Solaris 動的トレースガイド

トランスレータの宣言

トランスレータ」は、インタフェースの提供元から提供される D 代入文の集合です。これを使って、入力式を構造型のオブジェクトに翻訳できます。以下では、stdio.h に定義された ANSI-C 標準ライブラリルーチンの例を使って、トランスレータの必要性および使用方法について説明します。これらのルーチンは、FILE という名前のデータ構造に作用します。FILE の実装アーティファクトは、C プログラマによって抽出されています。データ構造の抽象オブジェクトは、公開ヘッダーファイルでデータ構造の前方宣言だけを行い、対応する構造体定義を別の非公開ヘッダーファイルに保存することによって作成できます。これが標準の方法です。

C プログラムの作成中に、FILE 構造体のファイル記述子について調べる場合は、FILE 構造体のメンバーを間接参照するのではなく、fileno(3C) 関数を使って記述子を取得します。Solaris ヘッダーファイルは、この規則を徹底させるため、FILE を不透明な前方宣言タグとして定義しています。このため、<stdio.h> を含む C プログラムから FILE を間接参照することはできません。libc.so.1 ライブラリ内の fileno() が、次のような C プログラムによって実装されていると仮定します。

int
fileno(FILE *fp)
{
	struct file_impl *ip = (struct file_impl *)fp;

	return (ip->fd);
}

この例の fileno() は、引数として FILE ポインタをとり、これを対応する内部 libc 構造のポインタ struct file_impl へキャストします。そして、実装構造の fd メンバーの値を返します。なぜ Solaris には、このようなインタフェースが実装されているのでしょうか。それは、Sun がクライアントプログラムから現在の libc 実装の詳細を抽出することにより、継続的に libc の内部実装の詳細を発展させ、変更しながら、強力なバイナリ互換性の実現に努めることができるからです。上の例で、fd メンバーのサイズや struct file_impl 内での位置は、パッチで変更されることすらありえます。しかし、fileno(3C) を呼び出す既存のバイナリは、これらのアーティファクトに依存していないため、このような変更の影響を受けません。

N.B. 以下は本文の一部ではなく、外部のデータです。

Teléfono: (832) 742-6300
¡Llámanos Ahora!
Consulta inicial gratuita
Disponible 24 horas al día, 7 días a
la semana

残念ながら、DTrace のような監視機能付きソフトウェアでは、実装内部に注目しないと有効な結果が得られません。このため、Solaris ライブラリ内やカーネル内に定義されている任意の C 関数を呼び出す余裕はありません。stdio.h に宣言されているルーチンを実装するために、D プログラム内に struct file_impl のコピーを宣言することも可能ですが、その場合 D プログラムはライブラリの非公開実装アーティファクトに依存することになります。こうした非公開実装アーティファクトは、将来のマイクロリリースやマイナーリリースで、場合によってはパッチを適用しただけで、使用できなくなる可能性があります。理想的な D プログラム用構文は、ライブラリの実装に結合され、適宜更新されながらも、より安定性の高い抽象層を提供できるような構文です。

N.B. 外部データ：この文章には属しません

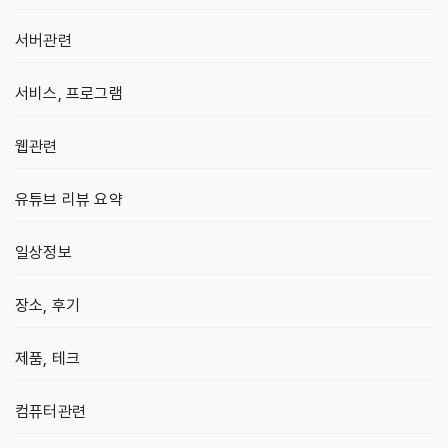
서버관련
서비스, 프로그램
웹관련
유튜브 리뷰 요약
일상정보
장소, 후기
제품, 테크
컴퓨터관련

新しいトランスレータを作成するときは、次のような宣言を使用します。

translator output-type < input-type input-identifier > {
	member-name = expression ;
	member-name = expression ;
	...
};	

output-type には、構造体を指定します。これが、翻訳の結果の型になります。input-type には、入力式の型を指定し、山括弧 (< >) で囲んで、トランスレータ式で入力式の別名として使用できる入力識別子 input-identifier を 1 つ追加します。トランスレータの本体は、中括弧 ({ }) 内に記述され、セミコロン (;) で終わります。トランスレータを構成するのは、メンバー名 (member-name) と、翻訳式に対応する識別子です。メンバー宣言では、出力型 output-type の固有のメンバーを指定する必要があります。また、D 代入演算子 (=) の規則に従って、指定したメンバーの型と互換性のある型の式を割り当てる必要があります。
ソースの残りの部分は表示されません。